Allora quali sono i possibili risvolti psicologici causati dalla mancanza o perdita del lavoro?
“Chi perde il lavoro, spesso, si trova a fare i conti con sensi di vergogna e d’inadeguatezza che talvolta incidono sulla sua stabilità emotiva e psicologica. Di conseguenza, potrebbero manifestarsi stati ansiosi, tono dell’umore basso o stati depressivi e, in alcuni casi, potrebbero anche svilupparsi dipendenze (alcol, sostanze stupefacenti, gioco)”.
Questa la risposta dataci dalla psicologa, dottoressa Miriam Naglieri.
L’attuale situazione economica, politica e sociale, non permette di guardare con fiducia al futuro e ciò può apparire ancora più difficile a chi perde improvvisamente il proprio lavoro.
Tuttavia la reazione di fronte a questo stato delle cose, come ci spiega la dottoressa, può variare da soggetto a soggetto, in quanto legata a fattori quali le caratteristiche individuali e quindi le potenziali risorse personali, il contesto socio-culturale d’appartenenza, il supporto familiare e la rete sociale.
Gli effetti più drammatici, chiaramente, sono i più evidenti. La cronaca locale e nazionale, infatti, spesso ci segnala i suicidi di persone schiacciate dalla crisi. Nella maggior parte dei casi, si tratta di titolari d’aziende piuttosto che di operai.
“Probabilmente la maggiore incidenza dei suicidi degli imprenditori potrebbe essere rapportabile alle tante responsabilità riferibili non solo a sé ed alla propria famiglia, ma anche ai propri dipendenti.
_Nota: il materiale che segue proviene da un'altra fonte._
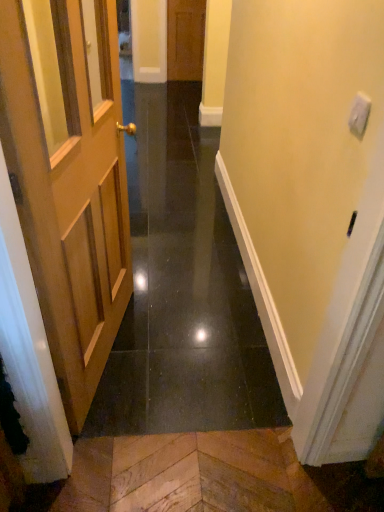 Question: Considering the positions of wooden door at center, the second door positioned from the bottom, and wooden door at left in the image, is wooden door at center, the second door positioned from the bottom, taller or shorter than wooden door at left?

Choices:
 (A) short
 (B) tall

Answer: (B)

Question: In the image, is wooden door at center, the second door positioned from the bottom, on the left side or the right side of wooden door at left?

Choices:
 (A) left
 (B) right

Answer: (B)

Question: Which is nearer to the wooden door at left?

Choices:
 (A) wooden door at center, the 2th door when ordered from front to back
 (B) light brown wooden door at left, acting as the 1th door starting from the bottom

Answer: (B)

Question: Which is nearer to the wooden door at left?

Choices:
 (A) light brown wooden door at left, the second door from the top
 (B) wooden door at center, the 2th door when ordered from front to back

Answer: (A)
A questo si aggiunge, inoltre, il dover rimettere in discussione un’immagine di sé costruita nel tempo” ci spiega la psicologa.
Che, alla domanda sulla possibile relazione tra disperazione e delinquenza, risponde: “In momenti del genere, a volte, diventa difficile distinguere tra giusto e sbagliato e qualcuno, senza il giusto sostegno e non trovando aiuti, si rifugia nell’illegalità e nella criminalità”.
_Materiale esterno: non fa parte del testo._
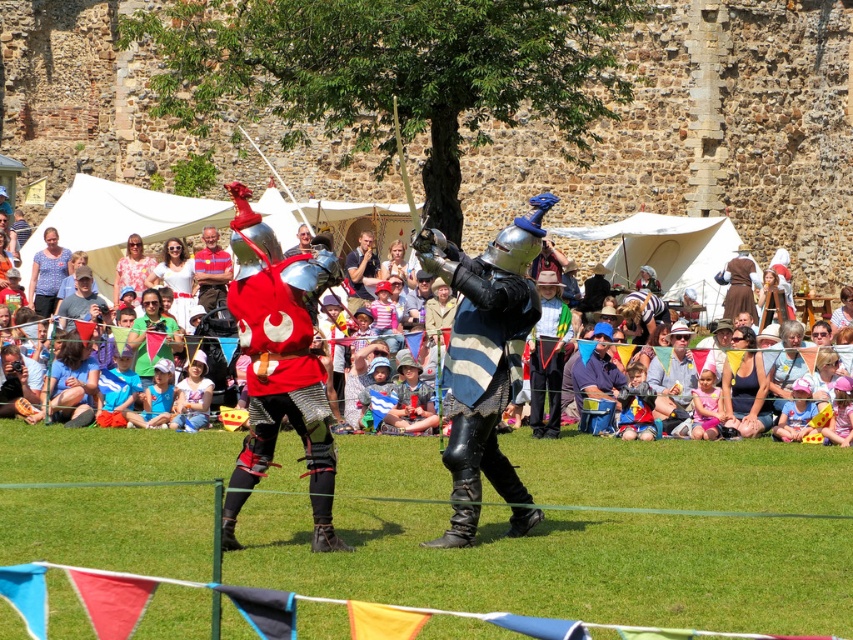 Is shiny silver armor at center taller than matte silver helmet at center?

Yes, shiny silver armor at center is taller than matte silver helmet at center.

Which of these two, shiny silver armor at center or matte silver helmet at center, stands shorter?

With less height is matte silver helmet at center.

Between point (521, 252) and point (286, 209), which one is positioned in front?

Point (521, 252) is more forward.

Identify the location of shiny silver armor at center. Image resolution: width=853 pixels, height=640 pixels. (485, 356).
Non sono estranei alle preoccupazioni legate al mondo del lavoro neanche i giovanissimi, a cui vengono meno la fiducia e la motivazione nello studio.
“Se la flessibilità da un lato allena la mente ad eventuali cambiamenti lavorativi, dall’altra però può divenire una forma ricattatoria per cui diventerebbe una condizione sine qua non per poter lavorare”.
In che modo potrebbe aiutare quindi un consulto psicologico?
“Rivolgersi allo psicologo– spiega la dottoressa Naglieri – potrebbe aiutare la persona a ritrovare il proprio senso di autoefficacia, sostenendola a scoprire e a riscoprire nuovi aspetti di sé e risorse utili e necessarie per potersi rimettere in gioco in termini personali, professionali e relazionali”.
Anche ai meno abbienti non è preclusa questa opportunità. Un aiuto potrebbe arrivare loro dai consultori presenti sul territorio che meritano, soprattutto in un momento difficile come questo, di essere potenziati.
Il consiglio, comunque, rimane quello di sviluppare la “creatività” che può senz’altro aiutare a trovare soluzioni nuove.